SANS | publié le : 26.03.2002 |

Depuis le 1er janvier dernier, les opérateurs des sites français de Renault SA ont vu leur mode de management bouleversé. La validation de "blocs" de compétences leur permet, désormais, d'évoluer professionnellement tout en restant à leur poste de travail.

L'accord du 29 juin 2001 relatif à la professionnalisation par la compétence des Agents de production de Renault (APR) est l'aboutissement d'une réflexion ancienne. Première étape de la professionnalisation des opérateurs, la création des Unités élémentaires de travail (UET), en 1992, avait pour but de développer leur autonomie. Une deuxième phase a consisté à restructurer, dès 1996, la gestion de l'UET car, auparavant, tant que l'opérateur restait à son poste, sa qualification ne pouvait évoluer. « Avec la mise en place des UET, confirme Michel Guillamaud, directeur du développement RH fabrication, les opérateurs étaient davantage sollicités pour s'impliquer dans des démarches de progrès. Il était donc logique, parallèlement à l'augmentation de leur participation, de leur donner des opportunités d'évolution de carrière. » Cette "nouveauté" a fait suite à l'instauration, au niveau des usines, du système de production Renault, qui a consacré des nouvelles méthodes de travail, plus transversales et cohérentes entre les différents sites. Et par là même, un changement du rôle intrinsèque des opérateurs, devenus, du coup, plus professionnels dans leurs modes de fonctionnement.

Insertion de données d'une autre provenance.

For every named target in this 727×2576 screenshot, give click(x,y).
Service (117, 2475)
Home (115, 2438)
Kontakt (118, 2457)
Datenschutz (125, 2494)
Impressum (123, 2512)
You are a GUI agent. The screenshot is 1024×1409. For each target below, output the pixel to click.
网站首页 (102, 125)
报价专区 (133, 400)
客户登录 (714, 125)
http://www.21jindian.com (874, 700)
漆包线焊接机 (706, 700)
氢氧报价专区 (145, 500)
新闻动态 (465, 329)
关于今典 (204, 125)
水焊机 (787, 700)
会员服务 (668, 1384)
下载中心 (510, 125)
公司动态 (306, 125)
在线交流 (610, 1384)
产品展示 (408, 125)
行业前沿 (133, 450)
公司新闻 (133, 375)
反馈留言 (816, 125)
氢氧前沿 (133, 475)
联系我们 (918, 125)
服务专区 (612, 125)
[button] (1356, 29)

Une nouvelle génération d'opérateurs

De plus, depuis 1994-1995, une vague d'embauches a fait la part belle à une nouvelle génération d'opérateurs, plus exigeante. L'entreprise se devait de prendre en compte ces évolutions dans son système de qualification des emplois, si toutefois elle envisageait de maintenir à son niveau le turn-over (2,5 %) dans ces filières de métiers. Ainsi, tous les postes appartenant à la "filière 100", à savoir 17 170 ouvriers, seront concernés, à terme, par l'accord. En résumé, il prévoit de gérer, à l'aide d'un référentiel prédéfini, les opérateurs en fonction de leur maîtrise de la technique et de leurs compétences. Il repose sur la formation et sur la validation par bloc des compétences par la hiérarchie. « Au fur et à mesure, l'opérateur peut gravir les échelons, lorsqu'il développe ses compétences de façon continue », explique la direction. Concrètement, un bloc contient des exigences liées au poste de travail, en termes qualitatifs et quantitatifs, et plus on progresse dans les blocs, plus les compétences deviennent sophistiquées. Sept ou huit compétences élémentaires composent un bloc. Elles peuvent être acquises par huit formations différentes ou par une seule, si le programme le justifie. Par exemple, dans les premiers postes de compétences, on trouve des formations consacrées au développement de la dextérité, à la qualité, à l'hygiène et à la maintenance.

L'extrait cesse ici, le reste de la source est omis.